Infraspecific name: Strain: KT99

BioSample: SAMN02436096Bio

Project: PRJNA13387Submitter: The Gordon and Betty Moore Foundation Marine Microbiology Initiative

Date: 2007/11/28

Assembly level: Contig

Genome representation: full

RefSeq category: representative genome

GenBank assembly accession: GCA_000172075.1 (latest)

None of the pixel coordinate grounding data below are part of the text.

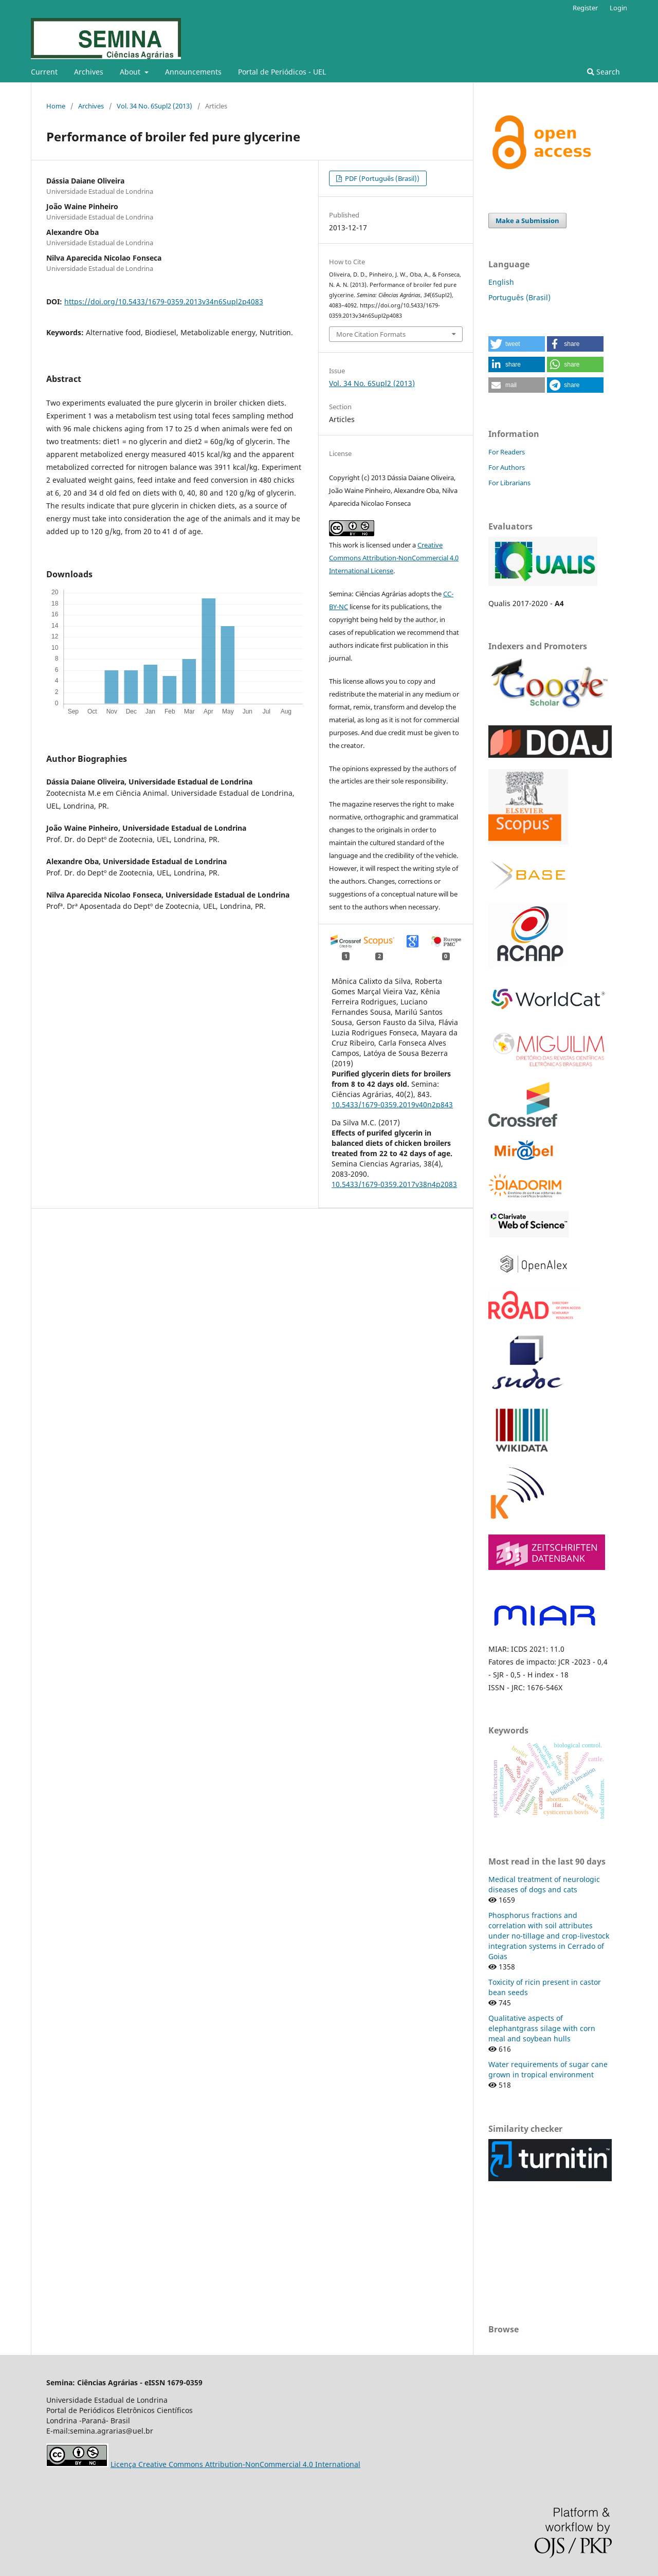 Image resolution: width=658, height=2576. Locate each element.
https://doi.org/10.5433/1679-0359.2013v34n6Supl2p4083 (163, 301)
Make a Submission (527, 220)
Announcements (193, 72)
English (501, 282)
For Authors (506, 467)
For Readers (506, 451)
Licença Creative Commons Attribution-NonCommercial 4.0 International (235, 2464)
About (131, 72)
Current (44, 72)
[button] (516, 344)
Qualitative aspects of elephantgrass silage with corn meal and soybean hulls (541, 2028)
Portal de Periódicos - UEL (282, 72)
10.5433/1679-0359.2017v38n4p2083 (394, 1184)
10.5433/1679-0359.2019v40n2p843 (392, 1104)
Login (618, 7)
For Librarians (509, 482)
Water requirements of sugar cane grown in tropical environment (548, 2069)
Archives (88, 72)
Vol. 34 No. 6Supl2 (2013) (154, 106)
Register (585, 7)
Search (603, 72)
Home (55, 106)
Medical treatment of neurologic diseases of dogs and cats (544, 1884)
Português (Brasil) (519, 297)
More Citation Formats (371, 334)
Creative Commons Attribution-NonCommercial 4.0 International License (394, 557)
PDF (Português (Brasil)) (381, 178)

RefSeq assembly accession: GCF_000172075.1 (latest)

RefSeq assembly and GenBank assembly identical: yes

WGS Project: ABIC01*

assembly sequencing alignment sequence • 1.3k views

ADD COMMENT • link 5.0 years ago by AnonymousEngineer • 0

0

Entering edit mode

Thank you for the explanations, I appreciate it. I will try contacting the authors for the original sequencing reads are available. What would be a good program of choice when it comes to assembly?

On another note, can the sequencing coverage and / or quality be improved by repeating the sequencing process multiple times?

Anby

ADD REPLY • link 5.0 years ago by AnonymousEngineer • 0

0

Entering edit mode

Maybe. But short reads can only do so much to resolve long repeats. Paired end data will help more than single end reads.

ADD REPLY • link 5.0 years ago by swbarnes2 14k

score 1 · Answer 1 · 2019-05-07

I need to analyze this genome of this bacteria called Shewanella benthica KT99 to predict genes encoded in its genome

The genome has been annotated by NCBI ( ftp://ftp.ncbi.nlm.nih.gov/genomes/all/GCF/000/172/075/GCF_000172075.1_ASM17207v1 ) and Ensembl ( http://bacteria.ensembl.org/Shewanella_benthica_kt99/Info/Index ), so you can just use one of those annotations instead of doing a new one.

So is there a way to just take all these contigs and assemble them together to obtain the full genome this bacteria?

Most likely no. If the original sequencing reads are available, you can try to assemble again with a different program. Trying to assemble just the contigs either won't improve the assembly, and may even introduce misassemblies.

However I don't quite understand why the authors of the paper reporting the draft genome sequence could not assemble it to a genome assembly level of complete genome.

The reason could be technical (low sequencing coverage and / or bad sequencing quality, etc), or could be biological (the genome has repeats longer than read length). Or something else. There is not enough information to reach a conclusion.

score 1 · Answer 2 · 2019-05-07

In general, one of the things that keeps contigs from being joined is repetitive elements. (Imagine trying to assemble a chopped-up version of "The Raven") This probably isn't something that can be fixed if all you have at your disposal are short reads. But if coding genes are uninterrupted, the assembly might be good enough for your purposes.